Este é um livro de sofrimento, sim, e este não nos é poupado: os registos históricos rigorosos, a exposição de uma pessoa a nu deixando visível o que lhe é mais íntimo, o amor e a perda, a busca pelo inexplicável e a aceitação do que é inaceitável. Mas este é também um livro de descoberta, de esperança e de resolução.
“Após o lançamento, o Enola Gay iniciou a manobra de escape, dando uma volta de 155 graus para Noroeste. A tripulação pôs os óculos escuros enquanto esperava o impacto da onda expansiva, que os alcançou um minuto depois, quando já estavam a nova milhas de distância.

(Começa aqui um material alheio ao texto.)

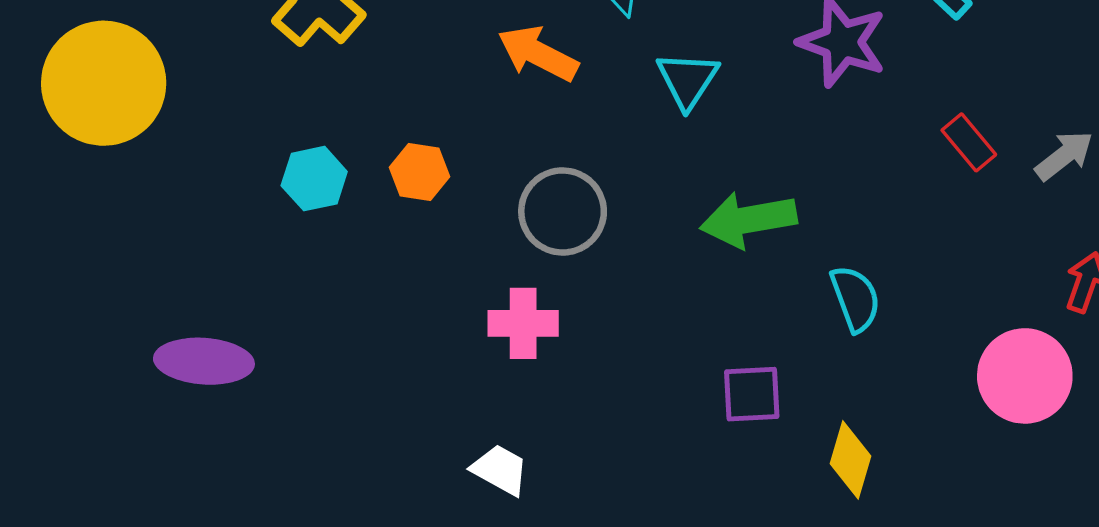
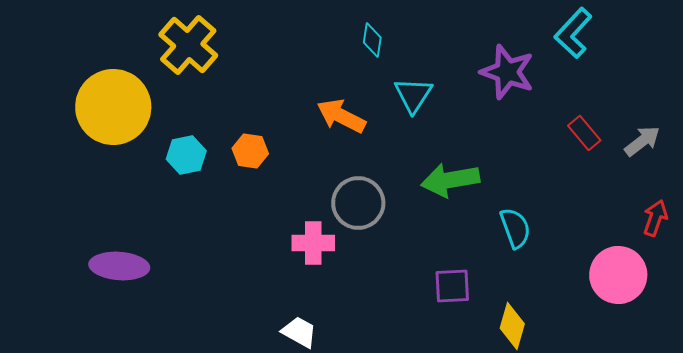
orange arrow: (538, 54) -> (341, 116), moved
yellow circle: (104, 83) -> (113, 107), moved
gray circle: (563, 211) -> (358, 203), moved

Para mim, os dados foram muito menos preciso. Não sabia quanto tempo estivera inconsciente, nem quando saíra da escola. Lembrava-me de que os relógios que ia vendo estavam todos parados na mesma hora: 8h16. Mas não conseguia perceber como encontrara o hospital. Talvez alguém que eu também não recordava me tivesse levado. As semanas seguintes passei amontoada com outros feridos, também são imprecisas. Mais tarde, soube-se que, naqueles primeiros dias, havia apenas um médico para cada três mil vítimas. Embora, na altura, não o soubesse, tinha queimaduras em 70% do corpo. Alguns dias depois, os meus olhos colaram-se. Não conseguia abri-los. Pensei que tinha ficado cega. Não havia medicamentos, nem remédios para as dores, e estas eram atrozes. O único remédio que me davam era a mudança de posição. De vez em quando, alguém chegava e movia-me. Mas as dores eram tão intensas que, quando me viravam, eu não sabia se me punham de barriga para cima ou para baixo. Todo o corpo me ardia por todo o lado e nada podia aumentar a minha dor; por isso, o peito, o ventre, os joelhos, eram a mesma chapa ardente que as costas, as nádegas, a parte posterior das pernas. Sentia que havia perdido o meu relevo, que, empurradas pela dor, a minha parte da frente e a minha parte de trás se tinham juntado até fazerem de mim uma chapa plana de incandescência uniforme. Soube que começara a recuperar no primeiro dia em que senti a humidade da minha urina. Então, fui capaz de deduzir qual era a minha posição. Se a urina escorria para baixo, eu estava de barriga para cima. Se saía para fazer directamente uma poça, estava de barriga para baixo. Quando me limparam os olhos, consegui abri-los e, quando a dor diminuiu o suficiente para me permitir fazer alguns movimentos, ergui a cabeça e vi-me toda em carne viva, descobrindo que, embora conservasse as formas em todas as minhas extremidades, havia uma massa disforme e irreconhecível que ia do meu baixo-ventre até às virilhas. O inchaço era tão grande que, apesar de, naquele momento, não poder ter a certeza, tudo parecia indicar que a sanha da bomba havia arremetido principalmente contra o meu sexo.”